It was a two tow truck, take the bus day
A few years ago, I read an article about children. They took tests from grade school kids and showed off their most ridiculous answers, because kids say the darndest things. One particular answer struck me as right, even though the teacher didn’t like it.
The question in question was: “Dad was late for work today because?”
A. The car wouldn’t fly
B. The car wouldn’t start
C. The car wouldn’t stop
A young boy chose answer C. He reasoned, “Cars can’t fly. But if my dad’s car wouldn’t start, he’d take the bus. The answer must be C. He would have to drive around and around until he ran out of gas. That would make him late.”
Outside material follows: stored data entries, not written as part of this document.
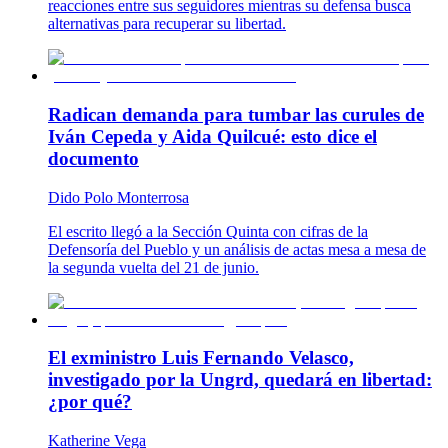
reacciones entre sus seguidores mientras su defensa busca
alternativas para recuperar su libertad.
Radican demanda para tumbar las curules de
Iván Cepeda y Aida Quilcué: esto dice el
documento
Dido Polo Monterrosa
El escrito llegó a la Sección Quinta con cifras de la
Defensoría del Pueblo y un análisis de actas mesa a mesa de
la segunda vuelta del 21 de junio.
El exministro Luis Fernando Velasco,
investigado por la Ungrd, quedará en libertad:
¿por qué?
Katherine Vega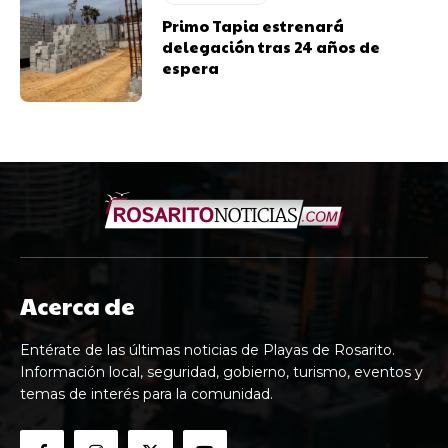
Primo Tapia estrenará
delegación tras 24 años de
espera
Acerca de
Entérate de las últimas noticias de Playas de Rosarito.
Información local, seguridad, gobierno, turismo, eventos y
temas de interés para la comunidad.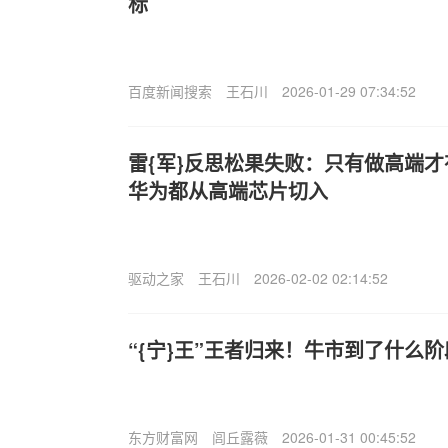
标
百度新闻搜索
王石川
2026-01-29 07:34:52
雷{军}反思松果失败：只有做高端
华为都从高端芯片切入
驱动之家
王石川
2026-02-02 02:14:52
“{宁}王”王者归来！牛市到了什么
东方财富网
闾丘露薇
2026-01-31 00:45:52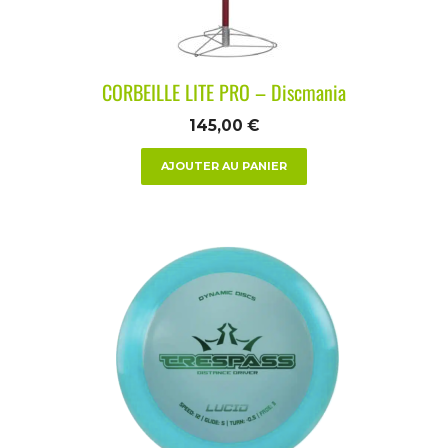
CORBEILLE LITE PRO – Discmania
145,00
€
AJOUTER AU PANIER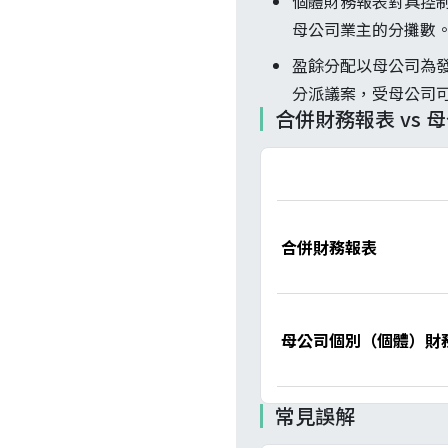
個體財務報表對具控
母公司業主的分攤數
盈餘分配以母公司為發
分派議案，受母公司
合併財務報表 vs
合併財務報表
母公司個別（個體）財
常見誤解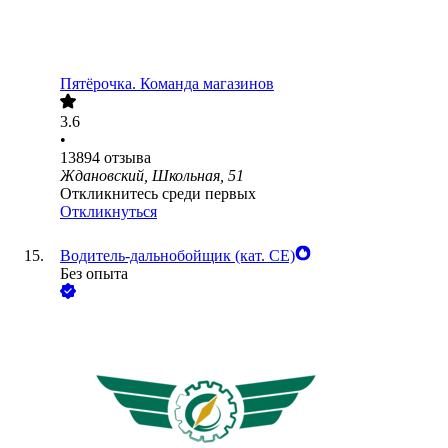
Пятёрочка. Команда магазинов
3.6
•
13894
отзыва
Ждановский, Школьная, 51
Откликнитесь среди первых
Откликнуться
Водитель-дальнобойщик (кат. CE)
Без опыта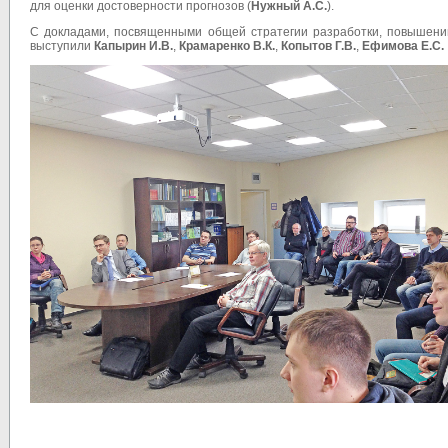
для оценки достоверности прогнозов (
Нужный А.С.
).
С докладами, посвященными общей стратегии разработки, повышени
выступили
Капырин И.В.
,
Крамаренко В.К.
,
Копытов Г.В.
,
Ефимова Е.С.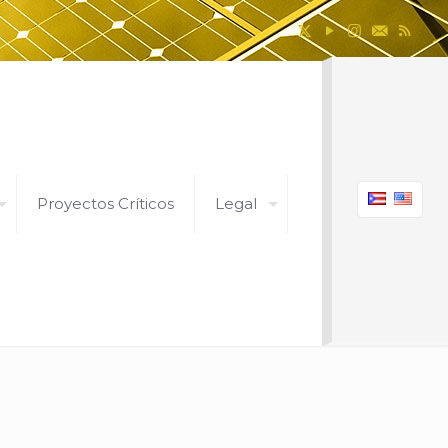
Proyectos Críticos
Legal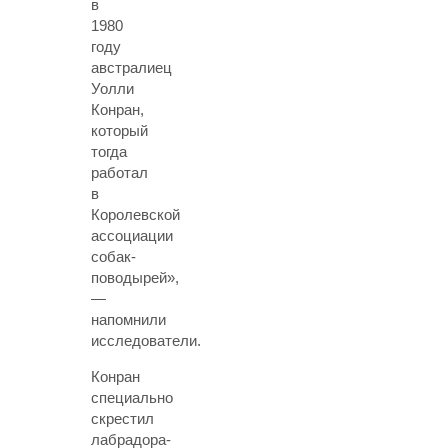
в
1980
году
австралиец
Уолли
Конран,
который
тогда
работал
в
Королевской
ассоциации
собак-
поводырей»,
—
напомнили
исследователи.
Конран
специально
скрестил
лабрадора-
This kid is brilliant! I admire his thought process. He couldn’t imagine his father giving up so easily.
Personally, I would have also accepted A as well. I’m often late to work because my car can’t fly. If it could, I would take off over the parkway and be downtown in minutes, soaring over Mt. Washington instead of slowly crawling through the Fort Pitt Tunnels.
Flying cars for everyone!
Of course, if everyone had a flying car I’d be in the same traffic … only higher.
Imagine trying to merge upward! This is the answer to the age-old question: “Why don’t we have flying cars?” Because most people can’t drive in two dimensions, let alone three.
But I digress, like I do. Last week, I had to ride the bus.
See answer B.
I know, First World Problems! I know I’m lucky to have a car and a place to put it. I’m also lucky to have places it has to be (with me inside of it). Please permit me a few paragraphs to whine about it.
The car conked out last Monday, the coldest day in the world. How cold was it?
Let’s consult the Old-Joke-O-Meter:
“It was so cold! It was so cold politicians had to put their hands in their OWN pockets!”
Ba-dum-tss!
There I was trying to get the engine to turn over. It would just go “Rrr Rrr Rrr” like a 2-year-old pretending to be a lion.
I called Triple A for help. Five hours later, a tow truck arrived. The driver said, “It’s not the battery. We have to tow it.”
I was forlorn, but I said, “OK.”
And he said, “I will have to call out another truck to come for you.”
I became more forlorn. Forlornier?
I said, “But you have a tow truck.”
He replied, “I’m sorry. I have to call it in.”
Two hours later, a second tow truck guy came to my house. That’s Triple A twice! That’s like six A’s. While that looks good on a report card, it’s pretty lousy to wait for a second truck. I waved goodbye as I watched my car get hauled away.
Tuesday, I took the bus. I got my car back later that evening. It took less time to fix it than get it there.